`magpie.fetch.retriever`¶

Module Contents¶

Classes¶

DataRetriever

The DataRetriever is the main class that is used to fetch additional data/content for a given twig or folder of twigs.

Functions¶

`fetch_additional_info`
`embed_url_sync`	Computes url embedding, synchronous
`embed_url_batch_sync`	Computes embeddings for a batch of URLs, synchronous

API¶

magpie.fetch.retriever.fetch_additional_info(url: magpie.datamodel.Url)[source]¶

magpie.fetch.retriever.embed_url_sync(url: magpie.datamodel.Url) → tuple[magpie.datamodel.SemanticModel, list][source]¶: Computes url embedding, synchronous

magpie.fetch.retriever.embed_url_batch_sync(urls: list[magpie.datamodel.Url])[source]¶: Computes embeddings for a batch of URLs, synchronous

class magpie.fetch.retriever.DataRetriever[source]¶

The DataRetriever is the main class that is used to fetch additional data/content for a given twig or folder of twigs.

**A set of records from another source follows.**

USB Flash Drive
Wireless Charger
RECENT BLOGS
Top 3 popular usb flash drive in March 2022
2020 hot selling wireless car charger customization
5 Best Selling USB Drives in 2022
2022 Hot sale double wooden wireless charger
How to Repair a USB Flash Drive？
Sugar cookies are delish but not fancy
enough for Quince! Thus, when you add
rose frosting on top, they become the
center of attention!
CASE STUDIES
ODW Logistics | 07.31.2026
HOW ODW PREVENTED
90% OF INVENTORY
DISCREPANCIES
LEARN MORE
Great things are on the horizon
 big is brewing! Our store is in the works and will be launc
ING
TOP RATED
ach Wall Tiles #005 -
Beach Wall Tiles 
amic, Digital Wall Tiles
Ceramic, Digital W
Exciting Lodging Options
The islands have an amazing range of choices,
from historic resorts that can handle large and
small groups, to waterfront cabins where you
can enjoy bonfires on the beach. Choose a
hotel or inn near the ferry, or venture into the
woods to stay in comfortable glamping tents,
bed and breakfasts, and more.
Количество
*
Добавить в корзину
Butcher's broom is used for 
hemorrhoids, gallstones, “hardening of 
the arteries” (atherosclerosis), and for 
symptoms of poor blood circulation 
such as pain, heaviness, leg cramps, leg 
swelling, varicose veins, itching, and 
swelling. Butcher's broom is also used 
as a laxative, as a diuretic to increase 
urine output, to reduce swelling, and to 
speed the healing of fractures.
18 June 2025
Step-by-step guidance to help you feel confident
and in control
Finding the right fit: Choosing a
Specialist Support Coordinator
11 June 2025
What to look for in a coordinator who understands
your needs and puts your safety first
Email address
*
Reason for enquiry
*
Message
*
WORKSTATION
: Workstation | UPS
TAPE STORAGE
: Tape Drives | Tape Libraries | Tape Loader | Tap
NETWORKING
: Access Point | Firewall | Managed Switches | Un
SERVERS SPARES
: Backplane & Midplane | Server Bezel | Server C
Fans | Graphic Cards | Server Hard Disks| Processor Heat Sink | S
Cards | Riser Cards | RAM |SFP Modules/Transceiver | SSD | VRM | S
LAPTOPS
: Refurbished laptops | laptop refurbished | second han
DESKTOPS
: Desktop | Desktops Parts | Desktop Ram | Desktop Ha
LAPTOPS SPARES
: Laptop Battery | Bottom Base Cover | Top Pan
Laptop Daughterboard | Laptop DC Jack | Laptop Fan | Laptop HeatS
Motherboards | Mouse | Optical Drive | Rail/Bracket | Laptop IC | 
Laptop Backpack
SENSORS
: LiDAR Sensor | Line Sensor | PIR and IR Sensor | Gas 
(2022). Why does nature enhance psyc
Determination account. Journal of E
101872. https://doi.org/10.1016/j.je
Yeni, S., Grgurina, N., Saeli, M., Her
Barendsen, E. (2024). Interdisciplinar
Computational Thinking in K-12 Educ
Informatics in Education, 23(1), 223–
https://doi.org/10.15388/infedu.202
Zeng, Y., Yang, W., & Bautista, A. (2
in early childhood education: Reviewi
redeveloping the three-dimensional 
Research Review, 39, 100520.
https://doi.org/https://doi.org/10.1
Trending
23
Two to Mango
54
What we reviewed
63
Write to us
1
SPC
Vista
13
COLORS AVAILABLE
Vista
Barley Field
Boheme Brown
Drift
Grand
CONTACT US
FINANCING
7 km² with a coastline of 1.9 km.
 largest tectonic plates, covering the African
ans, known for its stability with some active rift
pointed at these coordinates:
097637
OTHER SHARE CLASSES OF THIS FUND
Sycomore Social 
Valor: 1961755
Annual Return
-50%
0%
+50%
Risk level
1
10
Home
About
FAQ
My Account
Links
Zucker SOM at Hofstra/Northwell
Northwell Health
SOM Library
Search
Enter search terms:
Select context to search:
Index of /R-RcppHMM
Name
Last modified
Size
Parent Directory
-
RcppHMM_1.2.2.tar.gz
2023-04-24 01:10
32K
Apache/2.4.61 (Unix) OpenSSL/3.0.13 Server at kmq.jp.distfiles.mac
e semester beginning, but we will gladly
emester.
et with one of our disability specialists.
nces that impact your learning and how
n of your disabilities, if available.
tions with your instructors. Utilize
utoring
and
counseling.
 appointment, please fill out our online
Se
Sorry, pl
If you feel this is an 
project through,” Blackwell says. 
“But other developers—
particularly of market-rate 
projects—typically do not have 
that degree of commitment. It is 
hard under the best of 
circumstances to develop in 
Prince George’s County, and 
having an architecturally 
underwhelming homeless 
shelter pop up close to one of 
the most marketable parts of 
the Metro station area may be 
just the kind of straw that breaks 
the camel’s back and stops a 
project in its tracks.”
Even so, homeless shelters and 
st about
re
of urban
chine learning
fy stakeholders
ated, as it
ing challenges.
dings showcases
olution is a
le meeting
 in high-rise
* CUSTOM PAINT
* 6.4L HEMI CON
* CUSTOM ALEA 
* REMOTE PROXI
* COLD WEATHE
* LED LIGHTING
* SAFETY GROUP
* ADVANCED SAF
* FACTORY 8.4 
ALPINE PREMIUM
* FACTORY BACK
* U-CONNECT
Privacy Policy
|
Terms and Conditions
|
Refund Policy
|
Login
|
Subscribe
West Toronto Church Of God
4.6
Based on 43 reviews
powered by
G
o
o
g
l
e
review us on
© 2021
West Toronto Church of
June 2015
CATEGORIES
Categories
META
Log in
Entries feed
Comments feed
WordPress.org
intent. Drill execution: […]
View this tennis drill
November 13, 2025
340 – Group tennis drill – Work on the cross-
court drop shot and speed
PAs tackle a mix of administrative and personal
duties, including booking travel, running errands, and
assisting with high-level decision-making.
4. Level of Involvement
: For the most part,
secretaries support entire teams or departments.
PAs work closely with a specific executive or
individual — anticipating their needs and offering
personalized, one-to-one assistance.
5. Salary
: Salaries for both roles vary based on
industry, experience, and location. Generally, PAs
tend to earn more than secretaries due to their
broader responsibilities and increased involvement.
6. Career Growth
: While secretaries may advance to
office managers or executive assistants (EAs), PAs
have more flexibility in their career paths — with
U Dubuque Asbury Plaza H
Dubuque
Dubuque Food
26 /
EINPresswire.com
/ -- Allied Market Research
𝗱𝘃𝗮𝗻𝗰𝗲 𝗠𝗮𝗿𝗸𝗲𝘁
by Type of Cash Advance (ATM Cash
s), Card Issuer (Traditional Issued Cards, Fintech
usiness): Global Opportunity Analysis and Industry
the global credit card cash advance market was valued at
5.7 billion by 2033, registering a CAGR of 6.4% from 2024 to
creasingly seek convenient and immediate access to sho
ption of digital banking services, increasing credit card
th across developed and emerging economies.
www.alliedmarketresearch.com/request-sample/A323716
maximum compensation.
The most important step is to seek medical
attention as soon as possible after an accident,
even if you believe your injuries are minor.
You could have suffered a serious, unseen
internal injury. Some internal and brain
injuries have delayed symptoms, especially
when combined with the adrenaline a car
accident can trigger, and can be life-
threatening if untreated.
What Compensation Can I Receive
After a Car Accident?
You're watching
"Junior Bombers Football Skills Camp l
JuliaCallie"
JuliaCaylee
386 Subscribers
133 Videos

It contains 3 main methods, which will gather the 3 types of information a Url can have:

identify(): parses the URL and identifies a fetcher for it, as well as extracting the information it can from the URL only. This yields a subclass of UrlInformation. This operation is synchronous and run on the main process as it should be fast.
fetch(): fetches additional content (web page download, additional resources) for a given URL which type has been previously identified. This yields a subclass of ContentInformation. This is asynchronous and sent to the task queue.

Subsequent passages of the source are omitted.